*** MATERIAL PROVIDED

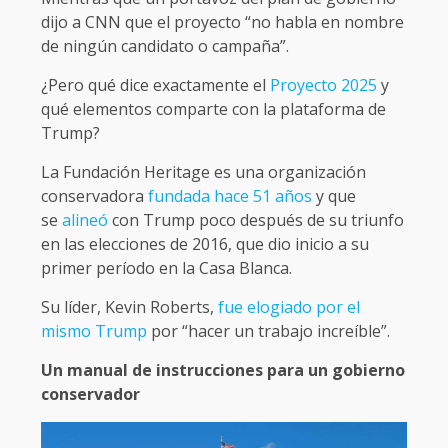
dijo a CNN que el proyecto “no habla en nombre
de ningún candidato o campaña”.
¿Pero qué dice exactamente el
Proyecto 2025
y
qué elementos comparte con la plataforma de
Trump?
La Fundación Heritage es una organización
conservadora
fundada hace 51 años
y que
se
alineó
con Trump poco después de su triunfo
en las elecciones de 2016, que dio inicio a su
primer período en la Casa Blanca.
Su líder, Kevin Roberts,
fue elogiado por el
mismo Trump
por “hacer un trabajo increíble”.
Un manual de instrucciones para un gobierno
conservador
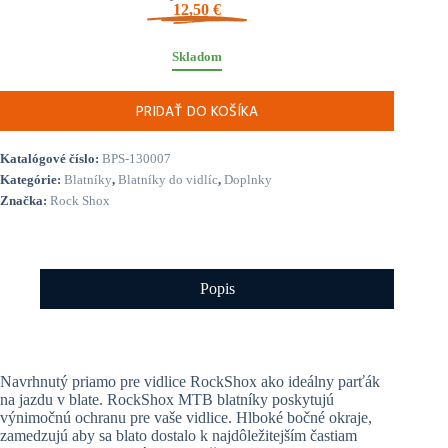
12,50
€
Skladom
PRIDAŤ DO KOŠÍKA
Katalógové číslo:
BPS-130007
Kategórie:
Blatníky
,
Blatníky do vidlíc
,
Doplnky
Značka:
Rock Shox
Popis
Navrhnutý priamo pre vidlice RockShox ako ideálny parťák
na jazdu v blate. RockShox MTB blatníky poskytujú
výnimočnú ochranu pre vaše vidlice. Hlboké bočné okraje,
zamedzujú aby sa blato dostalo k najdôležitejším častiam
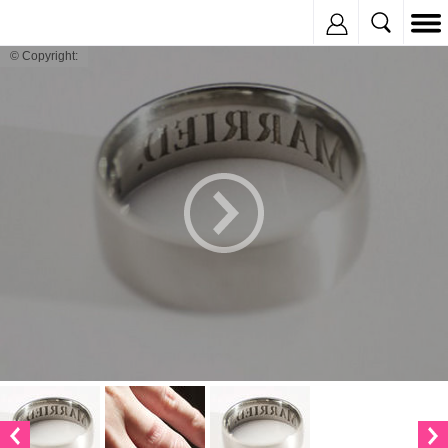
Inregistreaza
© Copyright:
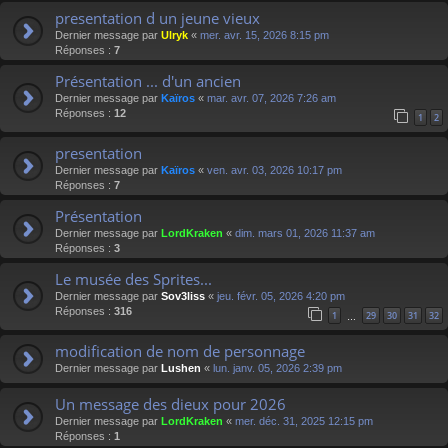
presentation d un jeune vieux
Dernier message par
Ulryk
«
mer. avr. 15, 2026 8:15 pm
Réponses :
7
Présentation ... d'un ancien
Dernier message par
Kaïros
«
mar. avr. 07, 2026 7:26 am
Réponses :
12
1
2
presentation
Dernier message par
Kaïros
«
ven. avr. 03, 2026 10:17 pm
Réponses :
7
Présentation
Dernier message par
LordKraken
«
dim. mars 01, 2026 11:37 am
Réponses :
3
Le musée des Sprites...
Dernier message par
Sov3liss
«
jeu. févr. 05, 2026 4:20 pm
Réponses :
316
1
29
30
31
32
…
modification de nom de personnage
Dernier message par
Lushen
«
lun. janv. 05, 2026 2:39 pm
Un message des dieux pour 2026
Dernier message par
LordKraken
«
mer. déc. 31, 2025 12:15 pm
Réponses :
1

******

Return each entry exactly as given. Leave the images out.

### OUTPUT FOR THIS EXERCISE
dijo a CNN que el proyecto “no habla en nombre
de ningún candidato o campaña”.
¿Pero qué dice exactamente el
Proyecto 2025
y
qué elementos comparte con la plataforma de
Trump?
La Fundación Heritage es una organización
conservadora
fundada hace 51 años
y que
se
alineó
con Trump poco después de su triunfo
en las elecciones de 2016, que dio inicio a su
primer período en la Casa Blanca.
Su líder, Kevin Roberts,
fue elogiado por el
mismo Trump
por “hacer un trabajo increíble”.
Un manual de instrucciones para un gobierno
conservador
12,50
€
Skladom
PRIDAŤ DO KOŠÍKA
Katalógové číslo:
BPS-130007
Kategórie:
Blatníky
,
Blatníky do vidlíc
,
Doplnky
Značka:
Rock Shox
Popis
Navrhnutý priamo pre vidlice RockShox ako ideálny parťák
na jazdu v blate. RockShox MTB blatníky poskytujú
výnimočnú ochranu pre vaše vidlice. Hlboké bočné okraje,
zamedzujú aby sa blato dostalo k najdôležitejším častiam
Inregistreaza
© Copyright:
presentation d un jeune vieux
Dernier message par
Ulryk
«
mer. avr. 15, 2026 8:15 pm
Réponses :
7
Présentation ... d'un ancien
Dernier message par
Kaïros
«
mar. avr. 07, 2026 7:26 am
Réponses :
12
1
2
presentation
Dernier message par
Kaïros
«
ven. avr. 03, 2026 10:17 pm
Réponses :
7
Présentation
Dernier message par
LordKraken
«
dim. mars 01, 2026 11:37 am
Réponses :
3
Le musée des Sprites...
Dernier message par
Sov3liss
«
jeu. févr. 05, 2026 4:20 pm
Réponses :
316
1
29
30
31
32
…
modification de nom de personnage
Dernier message par
Lushen
«
lun. janv. 05, 2026 2:39 pm
Un message des dieux pour 2026
Dernier message par
LordKraken
«
mer. déc. 31, 2025 12:15 pm
Réponses :
1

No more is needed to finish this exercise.